Organizations like the International Standardization Organization (ISO) are setting guidelines internationally for how governments and companies can follow their food production from processing to distribution. However, Alaskan seafood traceability is already mandated by law to ensure that if a product says that is Alaskan, that its path from ocean to the grocer can be documented. This implies knowledge of producers, good record keeping during processing, adequate labels, and a tracking system that functions from catch to retail. These and other steps, such as monitoring and surveillance of shipments, allow truth in advertising and empower consumers to choose wisely and sustainably.

Currently Alaska seafood is certified by the Marine Stewardship Council (MSC), which assesses Alaskan seafood traceability. Seafood that is MSC-labeled is certifiably from, and can be traced back to, sustainable fisheries. The presence of their logo helps consumers support companies who value conservation, good management, and best practices. From restaurants to large-scale industrial fisheries, MSC partners with a range of players to encourage sustainable seafood processes.

By why does traceability matter? For a number of reasons. In the case of contamination, tracking seafood can ensure accountability and sufficient product recalls. Also, traceability is fundamental to ensure that seafood has been legally and sustainably caught. Organizations like Greenpeace publish Official Blacklists of vessels and suppliers known for illegal catches. Through retailer and consumer education, distribution of unlawful catches can be curtailed.
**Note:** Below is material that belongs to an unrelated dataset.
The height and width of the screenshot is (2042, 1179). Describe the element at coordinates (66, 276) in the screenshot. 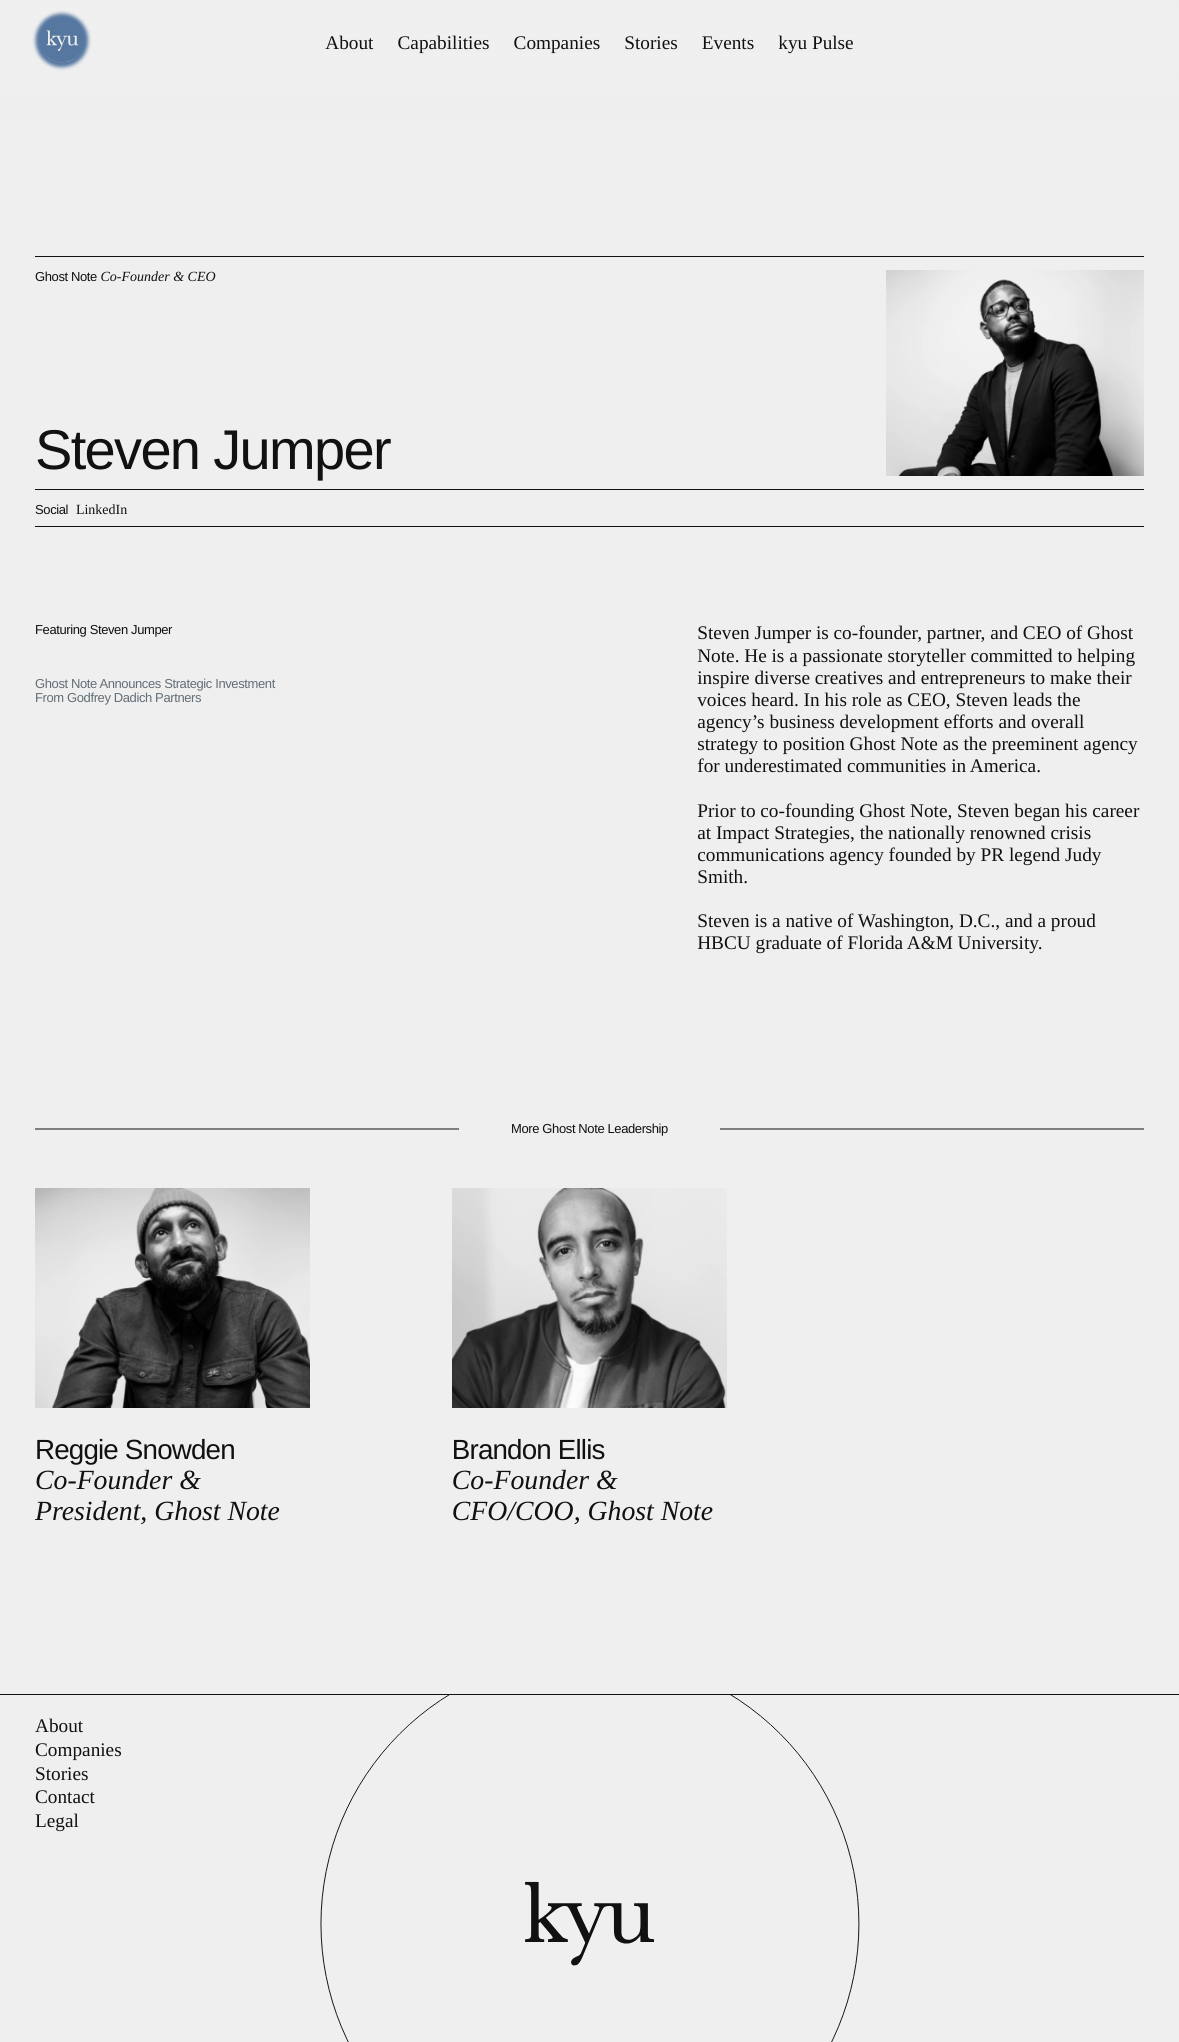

Specific to Alaska, tracking is vital because their waters provide the world with 80 percent of sockeye, king and Coho salmon and 42 percent of the world’s wild salmon. With such an important role globally, Alaska must be a model of transparency and traceability for smaller markets, especially developing countries. Consequently, the Alaska Seafood Marketing Institute actually has a legal Standard for Alaska seafood Traceability that ensures suppliers, distributors, vendors, and consumers that if a product claims Alaska origin that it will abide by sustained yield principle according to state and federal regulation. Being able to track a product from any point of the supply chain also protects the integrity of the “Alaska Seafood” logo, which has come to represent fresh, wild, and natural options for consumers around the world. To be able to verify to retailers and distributors, if needed, that each step of the supply chain has been carried out according to the highest of standards, builds trusts and encourages sustained partnerships.